How can I show that these sum are equivalent and what is the closed form of $F(x)$?
$$\sum_{j=2}^{\infty}{1\over j^x(j^2+1)}=\sum_{i=1}^{\infty}(-1)^{i-1}\zeta(2i+x)=F(x)$$
$x\ge0$
My try:
Setting $x=0$ [Just to do an example to see where I can get to...]
$$\sum_{j=2}^{\infty}{1\over j^2+1}=\sum_{i=1}^{\infty}(-1)^{i-1}\zeta(2i)$$
We know that $$\sum_{n=1}^{\infty}[\zeta(2n)-1]={3\over 4}$$
Add them and we have, I can't see any link at all!

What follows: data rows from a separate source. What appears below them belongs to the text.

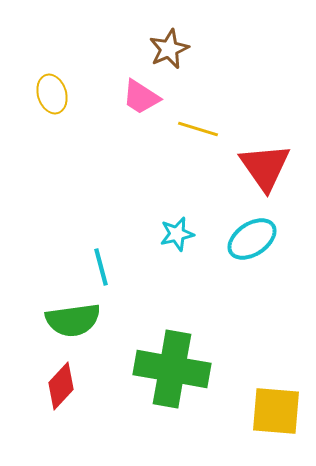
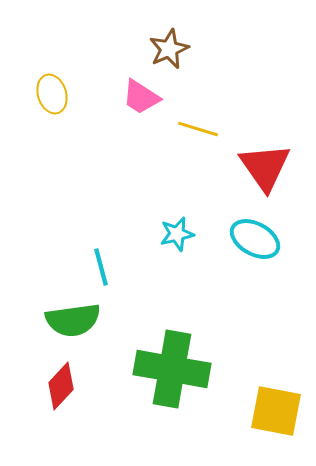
cyan ellipse: moved 3 px right; rotated 63 degrees clockwise
yellow square: rotated 6 degrees clockwise
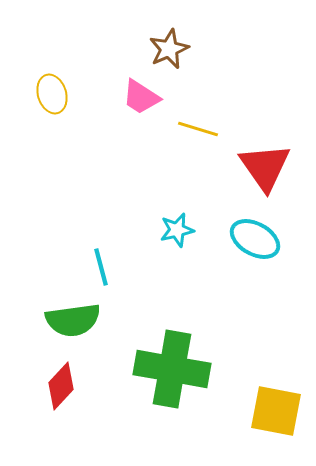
cyan star: moved 4 px up
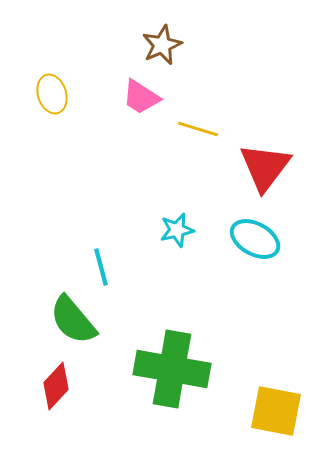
brown star: moved 7 px left, 4 px up
red triangle: rotated 12 degrees clockwise
green semicircle: rotated 58 degrees clockwise
red diamond: moved 5 px left
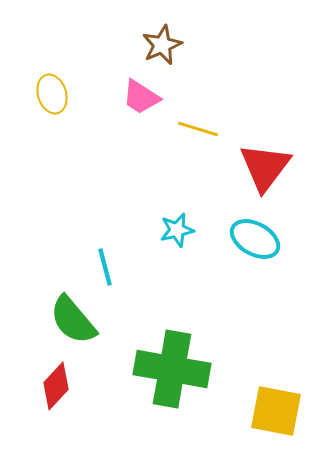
cyan line: moved 4 px right
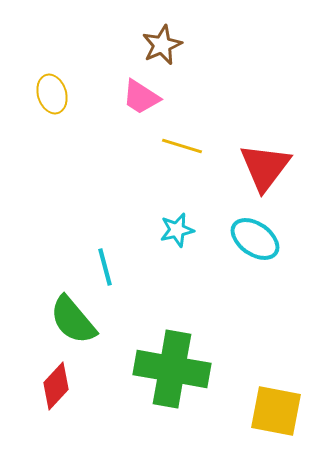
yellow line: moved 16 px left, 17 px down
cyan ellipse: rotated 6 degrees clockwise
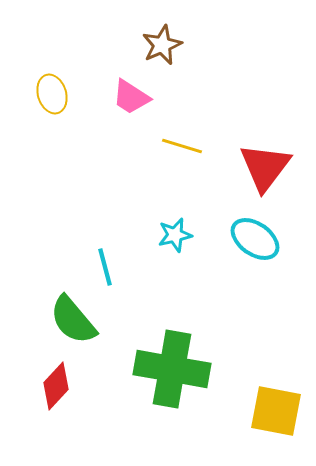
pink trapezoid: moved 10 px left
cyan star: moved 2 px left, 5 px down
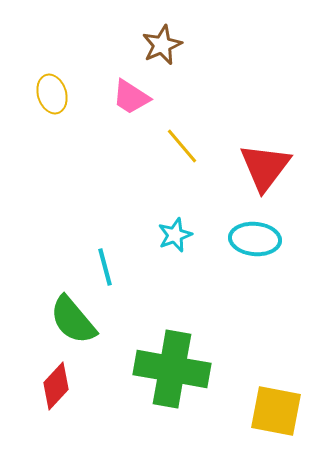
yellow line: rotated 33 degrees clockwise
cyan star: rotated 8 degrees counterclockwise
cyan ellipse: rotated 30 degrees counterclockwise
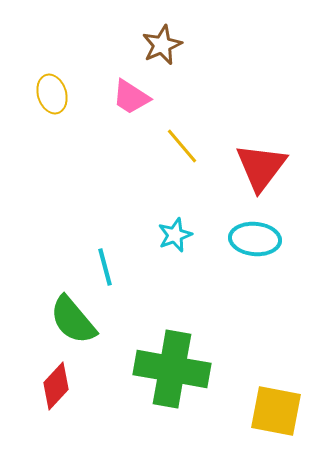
red triangle: moved 4 px left
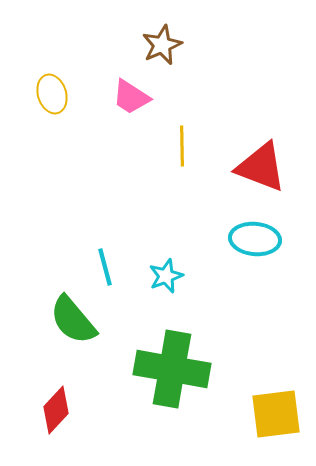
yellow line: rotated 39 degrees clockwise
red triangle: rotated 46 degrees counterclockwise
cyan star: moved 9 px left, 41 px down
red diamond: moved 24 px down
yellow square: moved 3 px down; rotated 18 degrees counterclockwise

$$\sum_{i=1}^{\infty}(-1)^{i-1}\zeta(2i)+\sum_{n=1}^{\infty}[\zeta(2n)-1]=2\sum_{n=1}^{\infty}[\zeta(4n-2)-1]$$
I found this formula in wolfram
$$\sum_{k=1}^{\infty}{1\over k^2-x^2}=\sum_{n=0}^{\infty}\zeta(2n+2)x^{2n}={1-x\pi\cot{x\pi}\over 2x^2}\tag1$$
Setting $x=i=\sqrt{-1}$
We got
$${1\over 2}+\sum_{k=2}^{\infty}{1\over k^2+1}=\sum_{n=0}^{\infty}(-1)^n\zeta(2n+2)={1-i\pi\cot{i\pi}\over -2}$$
So we have
$$\sum_{k=2}^{\infty}{1\over k^2+1}=\sum_{n=0}^{\infty}(-1)^n\zeta(2n+2)={-2+i\pi\cot{i\pi}\over 2}$$
How do we used this formula (1) to find a closed form for $F(x)$?